Os Padres são convidados a serem, então, missionários, já pelo Batismo, e dispensadores da Misericórdia Divina, pela Ordem, saindo ao encontro das diversas situações da vida humana; neste aspecto inclui-se a administração do Sacramento da Reconciliação, que é lugar central onde se derrama a misericórdia de Deus sobre os corações e as mentes, como afirma o Sumo Pontífice: “Com convicção, ponhamos novamente no centro o sacramento da Reconciliação, porque permite tocar sensivelmente a grandeza da misericórdia. Será, para cada penitente, fonte de verdadeira paz interior” (MV, n.17).

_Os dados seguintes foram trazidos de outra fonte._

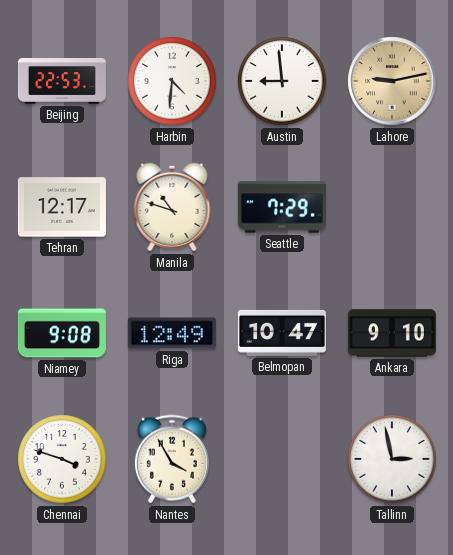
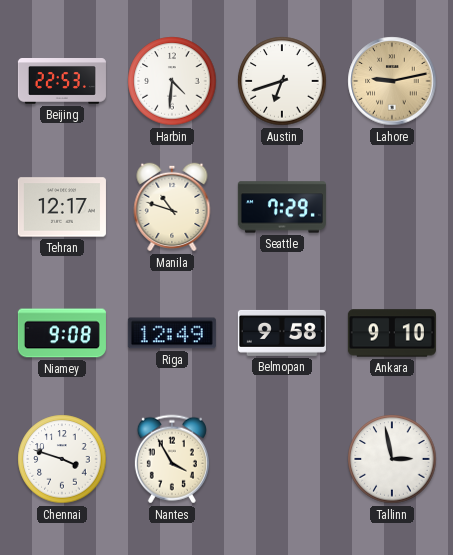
Austin: 8:59 -> 6:42
Belmopan: 10:47 -> 9:58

Para dar uma visibilidade toda especial ao mandato missionário da Igreja – e de uma Igreja samaritana – que chegue ao encontro de todas as pessoas, é que o Papa Francisco instaurou outra novidade neste Ano Santo: o mandato dos Missionários da Misericórdia. Assim o Papa se expressa no n. 18 da Bula, que aqui reproduzimos por inteiro:
“Na Quaresma deste Ano Santo, é minha intenção enviar os Missionários da Misericórdia. Serão um sinal da solicitude materna da Igreja pelo povo de Deus, para que entre em profundidade na riqueza deste mistério tão fundamental para a fé. Serão sacerdotes a quem darei autoridade de perdoar mesmo os pecados reservados à Sé Apostólica, para que se torne evidente a amplitude do seu mandato. Serão sobretudo sinal vivo de como o Pai acolhe a todos aqueles que andam à procura do seu perdão. Serão missionários da misericórdia, porque se farão, junto de todos, artífices dum encontro cheio de humanidade, fonte de libertação, rico de responsabilidade para superar os obstáculos e retomar a vida nova do Batismo. Na sua missão, deixar-se-ão guiar pelas palavras do Apóstolo: ‘Deus encerrou a todos na desobediência, para com todos usar de misericórdia’ (Rm 11, 32). Na verdade todos, sem excluir ninguém, estão chamados a acolher o apelo à misericórdia. Os missionários vivam esta chamada, sabendo que podem fixar o olhar em Jesus, ‘Sumo Sacerdote misericordioso e fiel’ (Hb 2, 17)”.
E ainda:
“Peço aos irmãos bispos que convidem e acolham estes Missionários, para que sejam, antes de tudo, pregadores convincentes da misericórdia. Organizem-se, nas dioceses, ‘missões populares’, de modo que estes Missionários sejam anunciadores da alegria do perdão. Seja-lhes pedido que celebrem o sacramento da Reconciliação para o povo, para que o tempo de graça, concedido neste Ano Jubilar, permita a tantos filhos afastados encontrar de novo o caminho para a casa paterna. Os pastores, especialmente durante o tempo forte da Quaresma, sejam solícitos em convidar os fiéis a aproximar-se ‘do trono da graça, a fim de alcançar misericórdia e encontrar graça’ (Hb 4, 16)”.
Deste modo, o Papa quer que alguns Sacerdotes (Bispos e Padres), levem, pela pregação e pelas obras, pelo Sacramento da Reconciliação, a Misericórdia de Deus em sentido de saída missionária. Desta feita será um Ano Jubilar Missionário da Misericórdia para tantos sacerdotes que foram eleitos para este serviço de amor e de graça, pois aí se manifestará o amor misericordioso do Pai, pois “o amor nunca poderia ser uma palavra abstrata” (MV, n.09), e no Sacramento do Perdão o amor se torna concreto em sua plenitude.